In der Küche hat Veronika Kirsten Brote geschmiert und Kaffee gekocht fürs Frühstück – danach verschwinden beide zur „Körperpflege“ im Bad: Waschen, Abtrocknen, Bürsten – durch die Tür dringt Lachen. Anfangs genierte sich die alte Frau, doch als Veronika Kirsten sie zum Fußbad einlud, fasste sie Zutrauen. „Das sind meine Tricks“, verrät die Helferin. Dann wirft sie sich für einen Moment in den Sessel. Der Job kostet Kraft.

Knapp 23 Minuten sind seit der Ankunft vergangen. Damit hat sie die vorgegebenen Zeiten – circa zehn Minuten für Körperpflege, acht fürs Frühstück – in etwa eingehalten. Jetzt schlägt sie die Einsatz-Dokumentation auf. Der rote Hefter liegt bei jedem Kunden auf dem Tisch. Von der Inkontinenz bis zur Vorliebe, lang auszuschlafen, wird darin alles Wissenswerte vermerkt. Sie blättert zu den „Durchführungskontrollbögen“ und kreuzt Leistungskomplexe an: LK 2 gleich „Kleine Körperpflege“, LK 15 „kleine Mahlzeit zubereiten“. Am Nachmittag kommen noch „LK 13“ und „LK 14“ hinzu: Einkaufen und Kochen für Erna E. 47 Minuten sieht der Einsatzplan dafür vor.

Doch erst einmal warten noch Lotte P. und Petra F. in Haselhorst auf Morgenhilfen. Lotte P., 83, sieht im Bademantel so zierlich aus, dass man fürchtet, ein Windstoß vom Fenster könne sie fortwehen. Sieben Tabletten liegen akkurat angeordnet auf dem Tisch – gegen Diabetes und Rheuma. Lotte P.’s größtes Problem ist zurzeit: „Alles Essen ekelt mich an.“

Die 80-jährige Petra F. richtet sich ächzend auf, zentimeterweise schlurft die schwergewichtige Frau voran.

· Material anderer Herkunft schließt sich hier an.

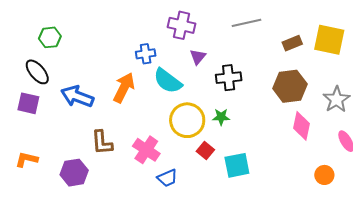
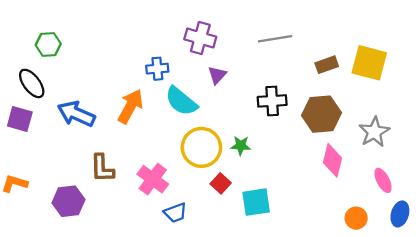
black cross: (229, 78) -> (272, 101), moved

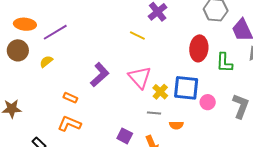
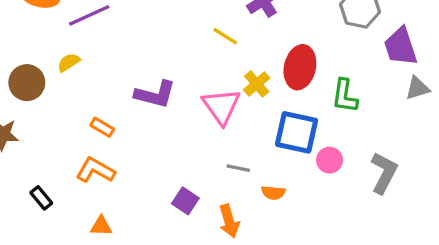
red ellipse: (199, 48) -> (300, 67), moved
brown circle: (18, 50) -> (27, 83), moved
green L-shape: (224, 63) -> (345, 96), moved
purple L-shape: (100, 75) -> (155, 94), turned 50
yellow cross: (160, 92) -> (257, 84), moved

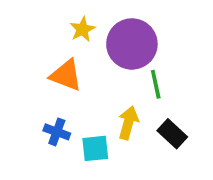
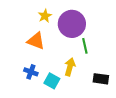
black rectangle: (172, 134) -> (101, 79), moved, turned -35
cyan square: (95, 148) -> (52, 81), turned 35

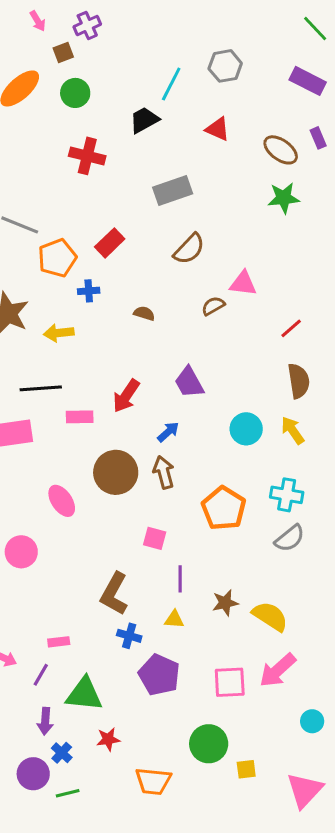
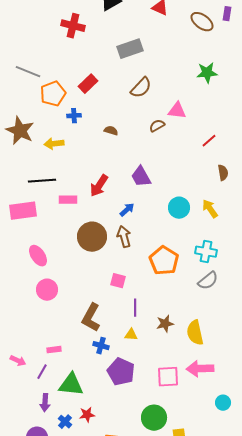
purple rectangle: (318, 138) -> (227, 14), turned 32
green star: (284, 198) -> (207, 73), moved
brown semicircle: (299, 381) -> (223, 173), moved, size x0.7
pink ellipse: (62, 501) -> (38, 256), moved
pink circle: (21, 552) -> (47, 290), moved
yellow semicircle: (270, 616) -> (195, 333), turned -135
pink arrow: (278, 670) -> (200, 369), turned 40
blue cross: (62, 753) -> (65, 422), moved

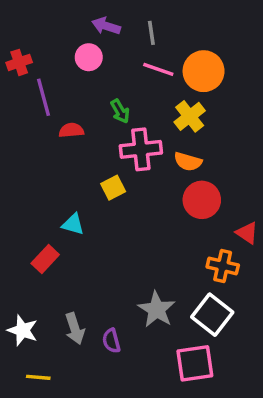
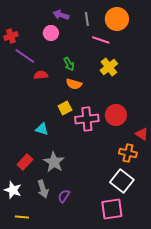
pink line: (158, 69) -> (101, 40), moved
orange circle: (204, 71) -> (117, 19), moved
purple line: (43, 97) -> (25, 56), turned -40
pink cross: (141, 149) -> (87, 119), moved
orange semicircle: (188, 162) -> (74, 84), moved
red rectangle: (45, 259) -> (25, 162), moved
gray star: (157, 309) -> (54, 162), moved
purple semicircle: (111, 341) -> (64, 196), turned 48

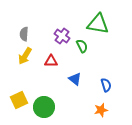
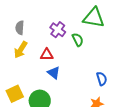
blue triangle: (75, 79) -> (54, 73), moved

Seit vier Jahren wird sie von Veronika Kirsten umsorgt. Anfangs wollte sie sich in ihren Haushalt „nicht reinreden“ lassen, aber das ist längst überstanden. Die beiden verschwinden im Bad, unterdessen klingelt die Krankenschwester von der Caritas: Sie kommt zum Insulinspritzen.

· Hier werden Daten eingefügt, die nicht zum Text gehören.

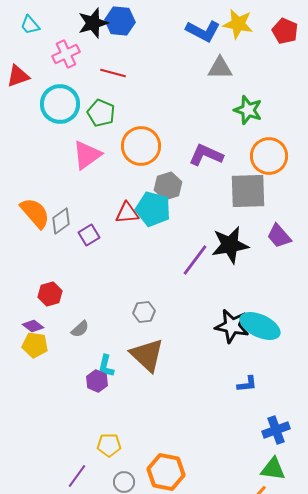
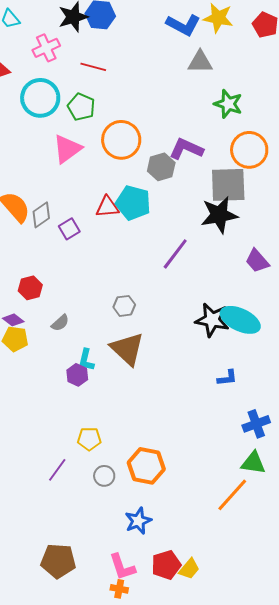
gray hexagon: (168, 186) -> (161, 167), moved
purple trapezoid: (279, 236) -> (257, 261), moved
black star: (230, 245) -> (219, 215), moved

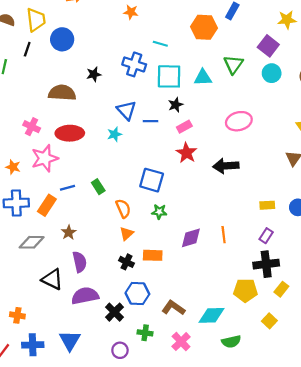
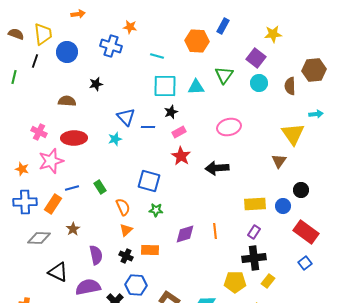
blue cross: (134, 64) -> (111, 46), moved
brown semicircle: (62, 93) -> (67, 101), size x0.7
yellow rectangle: (267, 205) -> (255, 204), size x1.5
purple semicircle: (80, 262) -> (96, 255), moved

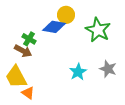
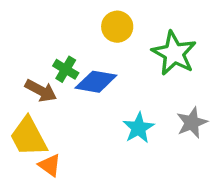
blue diamond: (54, 27) -> (96, 82), moved
green cross: (29, 39) -> (66, 69), moved
gray star: (108, 69) -> (192, 123), turned 30

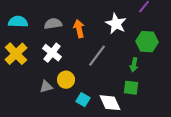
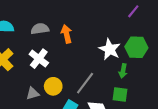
white star: (116, 24) -> (110, 49), moved
gray line: (97, 56) -> (85, 83), moved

Noch drei weitere Kundinnen warten auf Veronika Kirsten. Zwei sind fast taub, jedes Wort ruft sie ihnen ins Ohr und hält zärtlich die Hände. Danach, bei Gertrud Schäufele, hat sie einen entspannteren Job. Die 86-jährige, von Osteoporose geschwächte Frau, öffnet die Tür und plaudert gleich über die Zeitungsnachrichten.

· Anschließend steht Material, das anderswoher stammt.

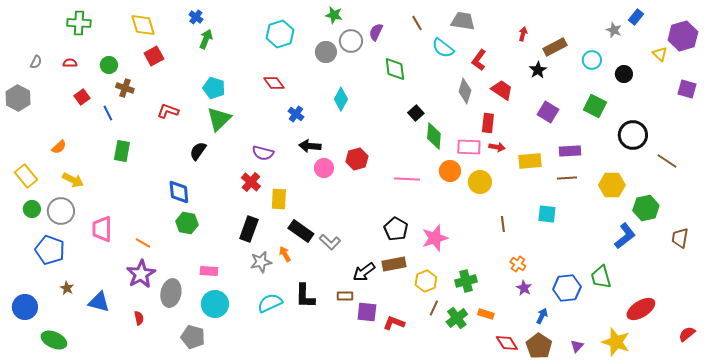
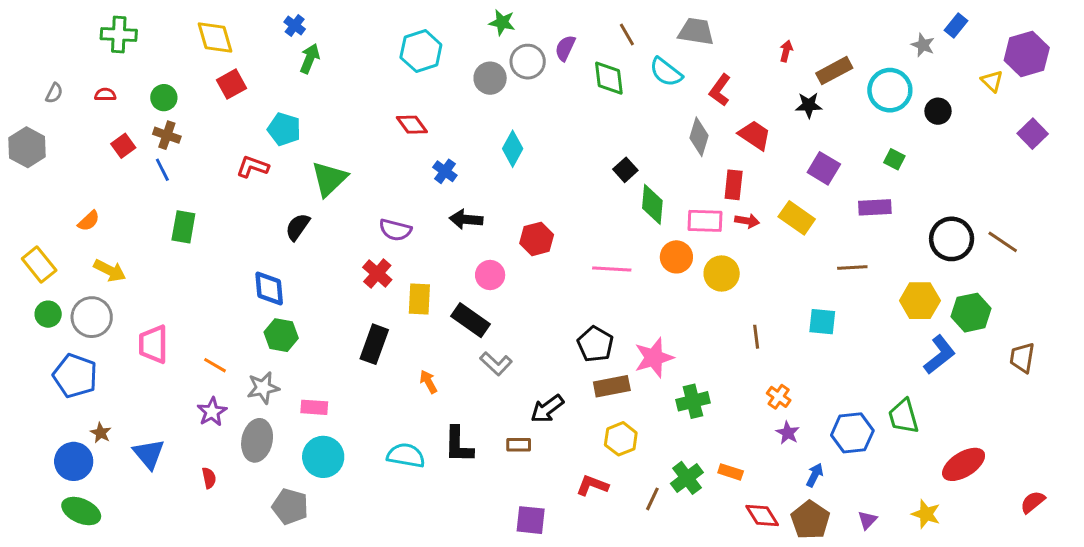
cyan circle: (592, 60) -> (890, 90), size x1.5
green diamond: (395, 69) -> (609, 78), moved
black star: (538, 70) -> (809, 105), turned 30
brown cross: (125, 88) -> (167, 135), moved
cyan pentagon: (214, 88) -> (284, 129), moved
purple square: (687, 89) -> (1033, 134), turned 30
green square: (595, 106) -> (894, 159), size x0.6
black circle: (633, 135) -> (952, 239), moved
purple rectangle: (570, 151) -> (875, 207), moved
yellow rectangle: (530, 161) -> (797, 218), moved, turned 40
pink circle: (324, 168) -> (490, 275), moved
yellow hexagon: (612, 185) -> (920, 301), moved
black rectangle: (301, 231) -> (471, 320), moved
gray star: (261, 262) -> (263, 388), moved
brown rectangle: (394, 264) -> (612, 386), moved
purple star: (141, 274) -> (212, 412), size x0.7
yellow hexagon: (426, 281) -> (621, 439), moved
green cross: (466, 281) -> (693, 401), moved
blue triangle: (99, 302) -> (149, 454), turned 35
cyan semicircle: (270, 303) -> (406, 455), turned 35
blue circle: (25, 307) -> (74, 461), moved
brown line: (434, 308) -> (652, 499), moved
purple square: (367, 312) -> (531, 520), moved
yellow star: (616, 342) -> (926, 514), size x0.7

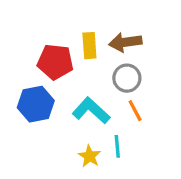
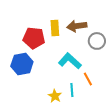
gray circle: (127, 78) -> (97, 41), moved
cyan L-shape: (91, 111) -> (70, 61), moved
orange line: (135, 111) -> (88, 79), moved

Mittagspause. Veronika Kirsten trinkt im Stehcafé einen Cappuccino. 1993 ließ sich die Friseuse zur Pflegerin umschulen. Ihre Kinder sind erwachsen, doch wenn sie mit ihrem Kurzhaarschnitt und den engen Jeans erstmals bei Kundinnen auftaucht, fragen die: „Ham Se schon Familie?“ Ihren Job versteht sie als „motivierende Pflege“. 8,01 Euro erhält sie als Stundenlohn – und die Freude am Vertrauen, das zwischen ihr und den Älteren wächst. Ein Verhältnis, das niemals in Abhängigkeit münden dürfe, sagt Veronika Kirsten, bevor sie zurück zum Auto geht: Start zur zweiten Runde. Bei fast allen Frauen schaut sie nachmittags noch mal vorbei. Für Erna E. kauft sie das Katzenfutter ein. Und leistet ihr Gesellschaft beim Mittagessen. Obwohl es dafür keinen abzurechnenden „Leistungskomplex“ gibt.